Processing \(v_{4}\) in the Actor we find an applicable reduction on rule \(3\), (\(B::=\cdot\)). Since the reduction is nullable, we do not traverse any edges and add \((v_{4},3)\) to the set \(\mathcal{R}\). When we process \((v_{4},3)\) in the Completer we create the new node, \(v_{5}\), labelled \(5\), and add it to the set \(\mathcal{A}\) and \(U_{3}\). We create the symbol node labelled \(B\) and a path of length two from \(v_{5}\) to \(v_{4}\) via the new symbol node.

image.png

When we process \(v_{5}\) we find the reduction on rule 1, \((S::=aSB\cdot)\), in state 5. We trace back a path of length six to \(v_{1}\) and add \((v_{1},1)\) to \(\mathcal{R}\). When we process \((v_{1},1)\) in the Completer, we find that there is already a node labelled 4 in the frontier of the GSS. As there is not a path of length two to \(v_{1}\) from \(v_{4}\), we create one via a new symbol node labelled \(S\). However, because we have added a new edge to an existing node of the GSS we need to ensure that no new reduction paths have been introduced from the other nodes in the frontier. This is achieved by effectively traversing all reduction paths from the existing nodes in the frontier and re-performing any reductions that go through the new edge.

It is not necessary to re-trace reduction paths from nodes that are still waiting to be processed, as they will be carried out later.

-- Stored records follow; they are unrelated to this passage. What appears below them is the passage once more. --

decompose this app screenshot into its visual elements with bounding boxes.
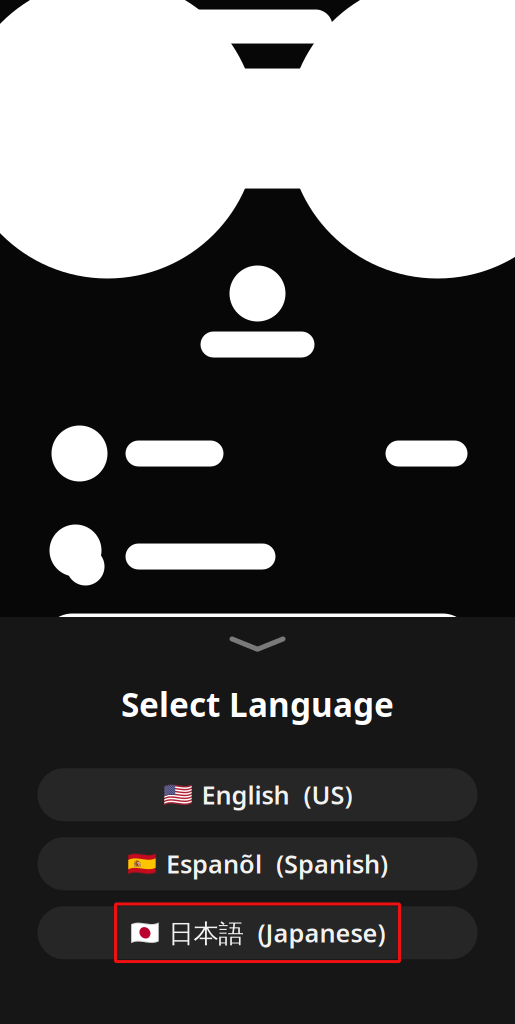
button[interactable]: 🇯🇵 — [38, 906, 478, 959]
staticText: 🇪🇸 — [127, 850, 157, 878]
button[interactable]: 🇪🇸 — [38, 837, 478, 890]
button[interactable]: 🇺🇸 — [38, 768, 478, 821]
staticText: 日本語 (Japanese) — [168, 916, 386, 950]
staticText: Espanõl (Spanish) — [166, 847, 388, 880]
staticText: English (US) — [202, 778, 352, 812]
staticText: Select Language — [121, 682, 394, 726]
staticText: 🇺🇸 — [162, 781, 192, 808]
staticText: 🇯🇵 — [130, 919, 160, 946]
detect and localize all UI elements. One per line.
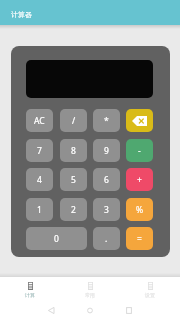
button[interactable]: 1	[26, 198, 53, 221]
staticText: AC	[34, 115, 45, 127]
staticText: =	[137, 233, 142, 245]
staticText: 2	[71, 204, 76, 216]
button[interactable]: *	[93, 109, 120, 132]
button[interactable]: Backspace	[126, 109, 153, 132]
button[interactable]: /	[60, 109, 87, 132]
staticText: 计算器	[11, 10, 32, 19]
button[interactable]: Back	[42, 301, 60, 319]
staticText: 0	[54, 233, 59, 245]
button[interactable]: 0	[26, 227, 87, 250]
button[interactable]: 设置	[120, 277, 180, 301]
button[interactable]: 8	[60, 139, 87, 162]
button[interactable]: 7	[26, 139, 53, 162]
staticText: 1	[37, 204, 42, 216]
button[interactable]: 2	[60, 198, 87, 221]
staticText: 计算	[25, 292, 35, 298]
button[interactable]: 3	[93, 198, 120, 221]
staticText: .	[105, 233, 108, 245]
button[interactable]: AC	[26, 109, 53, 132]
button[interactable]: %	[126, 198, 153, 221]
button[interactable]: +	[126, 168, 153, 191]
button[interactable]: =	[126, 227, 153, 250]
staticText: 设置	[145, 292, 155, 298]
button[interactable]: 4	[26, 168, 53, 191]
staticText: 3	[104, 204, 109, 216]
button[interactable]: 9	[93, 139, 120, 162]
button[interactable]: -	[126, 139, 153, 162]
staticText: 8	[71, 145, 76, 157]
button[interactable]: Recent apps	[120, 301, 138, 319]
staticText: 5	[71, 174, 76, 186]
staticText: 7	[37, 145, 42, 157]
button[interactable]: 常用	[60, 277, 120, 301]
staticText: -	[138, 145, 141, 157]
staticText: 常用	[85, 292, 95, 298]
button[interactable]: 6	[93, 168, 120, 191]
staticText: /	[72, 115, 76, 127]
button[interactable]: .	[93, 227, 120, 250]
button[interactable]: Home	[81, 301, 99, 319]
staticText: 4	[37, 174, 42, 186]
staticText: 9	[104, 145, 109, 157]
staticText: %	[136, 204, 144, 216]
staticText: 6	[104, 174, 109, 186]
staticText: *	[104, 115, 109, 127]
button[interactable]: 5	[60, 168, 87, 191]
button[interactable]: 计算	[0, 277, 60, 301]
staticText: +	[137, 174, 142, 186]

However, since there are no nodes in the set \(\mathcal{A}\) at this point of our example, the set difference \(U_{3}-\mathcal{A}\), results in all nodes in \(U_{3}\) being considered. We trace the paths:

  • \(v_{3},v_{2}\) for reduction \((S::=b\cdot)\);

  • \(v_{5},v_{4},v_{2},v_{1}\) for reduction \((S::=aSB\cdot)\);

  • \(v_{5},v_{4},v_{1},v_{0}\) for reduction \((S::=aSB\cdot)\).

Only the last traversal goes through the new edge between \(v_{4}\) and \(v_{1}\), so we add \((v_{0},1)\) to \(\mathcal{R}\) for the reduction on rule 1.

image.png

When we perform the reduction in the Completer we create the new node, \(v_{6}\), labelled 1, and the symbol node labelled \(S\) with a path from \(v_{6}\) to \(v_{0}\). Since \(v_{6}\) is labelled by the accept state of the DFA and we have consumed all the input string, the parse terminates in success. The final GSS constructed is shown below.

image.png

In practice this searching can trigger considerable extra work, see Chapter 10 where we discuss some experiments. It turns out that it is trivial to improve the efficiency of the algorithm by limiting the searching to paths within the current level. This is possible as the new path created from the reduction has to leave the current frontier. As soon as a path being searched goes to a previous level and does not go through the new edge, that particular search can be terminated.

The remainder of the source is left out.